Schema Validation¶
When you deploy a pipeline in production, you want to make sure that the input data is valid. Pipelime commands provide a standard way to define such schema both for input and output sequences. For example, this might be a configuration file for the clone command:
input:
folder: input/path
schema: # ☚ The "schema" argument of the "clone" command
sample_schema: # ☚ How a sample should look like
image: # ☚ The "image" item key
class_path: ImageItem # ☚ The expected item type (can be a base class)

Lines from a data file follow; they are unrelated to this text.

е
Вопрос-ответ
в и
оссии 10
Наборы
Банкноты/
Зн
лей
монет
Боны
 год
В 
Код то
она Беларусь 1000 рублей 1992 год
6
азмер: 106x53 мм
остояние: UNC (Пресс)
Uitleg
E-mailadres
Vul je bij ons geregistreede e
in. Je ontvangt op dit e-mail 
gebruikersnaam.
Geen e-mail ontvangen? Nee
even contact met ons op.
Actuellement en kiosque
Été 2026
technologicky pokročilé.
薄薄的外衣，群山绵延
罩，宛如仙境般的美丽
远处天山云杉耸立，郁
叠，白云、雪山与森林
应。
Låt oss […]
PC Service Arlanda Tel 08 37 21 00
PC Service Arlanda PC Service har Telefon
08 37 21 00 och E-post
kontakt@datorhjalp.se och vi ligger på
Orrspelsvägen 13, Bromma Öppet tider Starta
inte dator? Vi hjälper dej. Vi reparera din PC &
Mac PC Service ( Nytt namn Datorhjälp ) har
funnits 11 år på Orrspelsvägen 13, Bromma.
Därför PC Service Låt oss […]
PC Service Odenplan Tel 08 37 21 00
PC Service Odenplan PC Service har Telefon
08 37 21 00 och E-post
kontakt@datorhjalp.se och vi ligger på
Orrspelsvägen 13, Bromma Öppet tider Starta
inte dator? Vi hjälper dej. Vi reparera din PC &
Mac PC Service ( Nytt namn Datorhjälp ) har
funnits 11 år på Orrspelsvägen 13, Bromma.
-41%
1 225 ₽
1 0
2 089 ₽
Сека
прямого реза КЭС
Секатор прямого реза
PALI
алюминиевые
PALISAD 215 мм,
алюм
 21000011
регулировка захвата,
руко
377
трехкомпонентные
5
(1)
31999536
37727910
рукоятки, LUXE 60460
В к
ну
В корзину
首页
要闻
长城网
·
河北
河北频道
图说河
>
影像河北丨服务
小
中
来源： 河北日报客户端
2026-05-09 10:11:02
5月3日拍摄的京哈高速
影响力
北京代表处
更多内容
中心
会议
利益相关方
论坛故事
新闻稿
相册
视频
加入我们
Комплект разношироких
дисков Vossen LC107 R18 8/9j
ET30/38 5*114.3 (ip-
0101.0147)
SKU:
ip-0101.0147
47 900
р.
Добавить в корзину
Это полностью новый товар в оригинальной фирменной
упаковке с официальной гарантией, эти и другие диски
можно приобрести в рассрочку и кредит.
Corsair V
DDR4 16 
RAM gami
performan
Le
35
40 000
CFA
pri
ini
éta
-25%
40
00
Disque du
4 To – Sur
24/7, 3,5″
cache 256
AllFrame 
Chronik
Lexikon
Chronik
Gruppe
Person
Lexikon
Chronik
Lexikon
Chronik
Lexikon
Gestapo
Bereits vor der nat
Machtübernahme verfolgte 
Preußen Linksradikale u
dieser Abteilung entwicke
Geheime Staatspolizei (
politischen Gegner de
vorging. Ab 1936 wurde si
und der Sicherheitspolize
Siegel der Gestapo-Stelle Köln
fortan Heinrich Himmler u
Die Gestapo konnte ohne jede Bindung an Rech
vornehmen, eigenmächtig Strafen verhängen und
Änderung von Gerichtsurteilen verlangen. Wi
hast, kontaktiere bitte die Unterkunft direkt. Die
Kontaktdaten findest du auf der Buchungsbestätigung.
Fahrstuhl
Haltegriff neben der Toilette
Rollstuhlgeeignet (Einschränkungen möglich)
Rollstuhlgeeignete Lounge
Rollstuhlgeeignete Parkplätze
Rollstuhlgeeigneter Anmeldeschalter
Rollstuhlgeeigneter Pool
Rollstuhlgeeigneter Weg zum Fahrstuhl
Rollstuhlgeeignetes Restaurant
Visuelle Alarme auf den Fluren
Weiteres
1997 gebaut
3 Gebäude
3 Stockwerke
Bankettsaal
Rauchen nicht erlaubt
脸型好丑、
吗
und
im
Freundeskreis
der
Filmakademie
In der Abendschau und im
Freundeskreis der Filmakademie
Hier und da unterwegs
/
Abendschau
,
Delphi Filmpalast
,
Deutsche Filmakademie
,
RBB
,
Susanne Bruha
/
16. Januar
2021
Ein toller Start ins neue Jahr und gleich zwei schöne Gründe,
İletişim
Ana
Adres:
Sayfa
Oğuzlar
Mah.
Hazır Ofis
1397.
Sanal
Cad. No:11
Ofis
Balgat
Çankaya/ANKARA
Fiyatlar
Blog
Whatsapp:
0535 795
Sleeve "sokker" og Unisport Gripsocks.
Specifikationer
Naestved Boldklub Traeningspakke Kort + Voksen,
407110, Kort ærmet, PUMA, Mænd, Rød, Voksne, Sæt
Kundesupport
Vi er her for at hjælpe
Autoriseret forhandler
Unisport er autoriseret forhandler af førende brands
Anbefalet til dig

is_optional: false # ☚ Whether to raise an error if the key is missing
is_shared: false # ☚ Whether the item should be shared
label:
class_path: TxtNumpyItem
is_optional: true
is_shared: false
camera:
class_path: MetaDataItem
is_optional: true
is_shared: true
ignore_extra_keys: false # ☚ Whether to raise an error if the sample has extra keys
lazy: false # ☚ Whether to check each sample when it is accessed or just once when building the sequence
max_samples: 0 # ☚ If "lazy" is False, at most "max_samples" are checked
output: output/path
You usually don’t have to write such schema by hand. Instead, if you have a dataset fulfilling a target schema, just call pipelime validate and copy-paste the output, possibly tweaking some values, for example:
$ pipelime validate +i input_dataset
>>>
...
📦 output_schema_def: yaml schema definition
input:
schema:
sample_schema:
image:
class_path: PngImageItem
is_optional: false
is_shared: false
label:
class_path: TxtNumpyItem
is_optional: true
is_shared: false
camera:
class_path: YamlMetaDataItem
is_optional: true
is_shared: true
ignore_extra_keys: false
lazy: true
max_samples: 0
...
Adding A Custom Validation Function¶
Though this simple definition may be enough for most cases, more complex validation schemes can be easily developed if you don’t mind writing a bit of code. For example, you may want to check that the image item has 3 channels, so you write a function that raises an exception if the validation fails and returns the parsed item otherwise:
from pipelime.items import ImageItem
def check_image_channels(image_item: ImageItem) -> ImageItem:
image = image_item()
if image.shape[2] != 3:
raise ValueError(f'Image has {image.shape[2]} channels, but 3 are expected')
return image_item
Then, you can add it to the schema definition:
input:
folder: input/path
schema:
sample_schema:
image:
class_path: ImageItem
is_optional: false
is_shared: false
validator: class.path.to.check_image_channels
...
Where the class.path.to.check_image_channels may be a path/to/script.py:check_image_channels as well. Note that the other checks, i.e., type check, whether is optional, wheter is shared, are still performed before calling your custom validator.
Custom Sample Validation¶
If you feel comfortable with pydantic you can even write a custom sample validator as a pydantic model. To validate a sample, pipelime tries to instantiate the model with the sample’s items as input keywords, so the previous example can be rewritten as:
from pydantic import BaseModel, Field, validator
import pipelime.items as pli
class CustomSampleSchema(BaseModel, extra="forbid"):
image: pli.ImageItem
label: pli.TxtNumpyItem = Field(default_factory=pli.TxtNumpyItem)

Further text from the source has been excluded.